Posts tagged as:

Stimulants

Vyvanse Adjustments: Start By Looking for the Exact Window

by Dr Charles Parker on September 6, 2009 · 21 comments

Measurement
Measure in Detail

Watch For: Top of the Therapeutic Window

This comment on Vyvanse is worth your time, and so commonly seen in the office. Vyvanse in the PM is so forgiving that it’s hard to measure exactly when it finishes. Measure the DOE anyway – always start with a detail grid – and download the pdf on the PS below.

Dear Dr. Parker.

Your articles and videos have helped so much in navigating the crazy pathway to treating ADD. I serve as my 52 year old brother’s ADD coach. He was just diagnosed two years ago, after a lifetime of failed jobs, frustration, alcohol abuse and all the other common experiences of others in his situation.

He was diagnosed with depression years ago and has been on Wellbutrin and Lexapro for years and continues to take both. He is also one of the nicest people in the world.

After reading about and realizing that he has classic symptoms of ADD, we found a psychiatrist with expertise who tried him on several stimulants, finally settling on Vyvanse. This made such a tremendous difference in his executive functioning, success at work and self esteem! The doctor started him on 30 mg and quickly switched to 70. At the time, the other doses were not yet available. He has been on 70 mg for a year and a half. The only negatives were that every once in a while, he would go through episodes of agitated, short-tempered, hyperfocused behavior – especially at work. These were very out of character for my mild-mannered brother and very short-lived. He would call me, incensed at how others at work weren’t doing their job, his boss was treating him like a peon, etc. His language and tone were very volatile and his perspective seemed irrational. Without exception, within 24 hours, he would be calm and rational and question why he had reacted with such ire.

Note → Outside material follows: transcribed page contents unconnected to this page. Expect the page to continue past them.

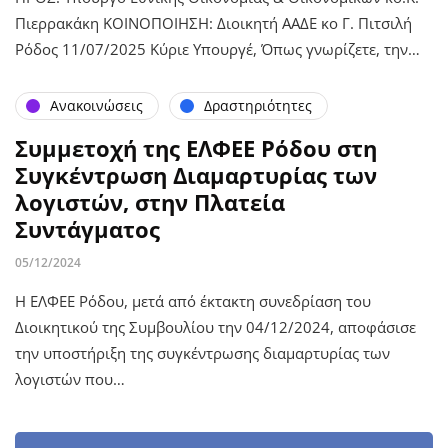
Πιερρακάκη ΚΟΙΝΟΠΟΙΗΣΗ: Διοικητή ΑΑΔΕ κο Γ. Πιτσιλή
Ρόδος 11/07/2025 Κύριε Υπουργέ, Όπως γνωρίζετε, την…
Ανακοινώσεις
Δραστηριότητες
Συμμετοχή της ΕΛΦΕΕ Ρόδου στη
Συγκέντρωση Διαμαρτυρίας των
λογιστών, στην Πλατεία
Συντάγματος
05/12/2024
Η ΕΛΦΕΕ Ρόδου, μετά από έκτακτη συνεδρίαση του
Διοικητικού της Συμβουλίου την 04/12/2024, αποφάσισε
την υποστήριξη της συγκέντρωσης διαμαρτυρίας των
λογιστών που…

These episodes happened sporadically, but increased this past February to the point that he was in jeopardy of losing his job. His boss, who is aware of my brother’s diagnosis and treatment (which includes behavior therapy) made it clear that he might have to let him go. At that point, it didn’t occur to his psychiatrist or me that this could be a toxic effect of the Vyvanse being above the top of the therapeutic window. The doctor suggested it was “shades” of bipolar [mood disorder is the too frequent conclusion] that are sometimes seen with ADD. He prescribed Abilify, 10 mg daily. The agitation ceased shortly after, but within 6 weeks, my brother became so sedated that he was sleeping 15 hours a day and half-asleep the other hours. When we realized this was a side effect of the Abilify, the doctor took him off. The withdrawal was awful and included tremors, anxiety and sleep disruption.

It has now been 3 1/2 weeks since we stopped the Abilify, and my brother continues to report “anxiety” which appears to be gaining in severity, as well as continued sleep disruption and some difficulty processing thoughts. Today, he described the feelings as “going 100 miles and hour”, “jumping out of my skin”, and “about to explode”. When he lays down to rest, he can’t stop his thoughts.

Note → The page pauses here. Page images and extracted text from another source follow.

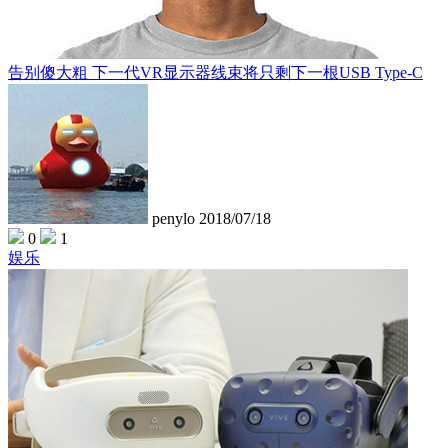
告别傻大粗 下一代VR显示器线束将只剩下一根USB Type-C
penylo
2018/07/18
0
1
娱乐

After reading many of your articles and watching your videos, I am beginning to believe that too much Vyvanse was the culprit all along. He was agitated; treated with a sedative (antipsychotic) that masked the agitation; and now that the sedative is gone, the agitation is returning because the Vyvanse remains the same. He does not seem outwardly angry just continually nervous and restless. The symptoms are not evident when he first wakes up and ease toward late afternoon and evening – which corresponds with when the Vyvanse is active in his system. [This is the frequent presentation at the top.]

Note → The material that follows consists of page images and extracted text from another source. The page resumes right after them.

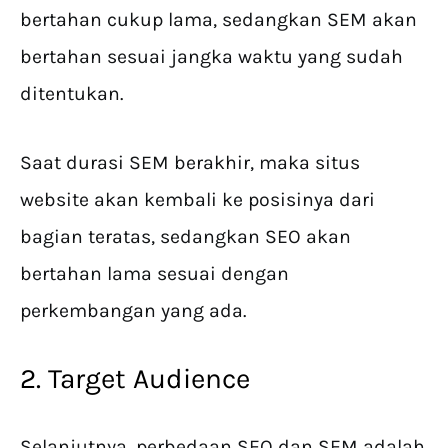
bertahan cukup lama, sedangkan SEM akan
bertahan sesuai jangka waktu yang sudah
ditentukan.
Saat durasi SEM berakhir, maka situs
website akan kembali ke posisinya dari
bagian teratas, sedangkan SEO akan
bertahan lama sesuai dengan
perkembangan yang ada.
2. Target Audience
Selanjutnya, perbedaan SEO dan SEM adalah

Could you please give your opinion? I would like to ask the doctor to lower the Vyvanse dose to see if it would relieve the agitation. If you agree this is a wise course, how low would you start and how would you titrate upward? I have read people’s blogs that claim lowering from 70 to 60 relieved symptoms. Should the doctor start at 30 again, or maybe 50?

Any advice you can give would be a blessing. It has been a long course, with a lot of twists and turns. My brother, like so many others has shown tremendous courage and perseverance, and was just beginning to experience some success and peace, but the events of the past few months are eroding his confidence and he is feeling helpless, as am I.

Thank you so much,

Anne

_____________

REPLY NOTES:

This is such a classic situation, and so well written/reported in this comment that it deserves a full posting. To cut to the chase here – I often go down to 1/2 of the dose in a situation like this [knowing only these few variables, and not knowing about other key issues such as breakfast and transit time]. I’m on the conservative side, but don’t think you have to go all the way back to 30mg. My recommendation, because he is having so much trouble: just stop the med for a day or two and expect rebound. Then start back at about 40, and watch the DOE, – specific Duration Of Effectiveness timing will set the titration perfectly [most of the time!].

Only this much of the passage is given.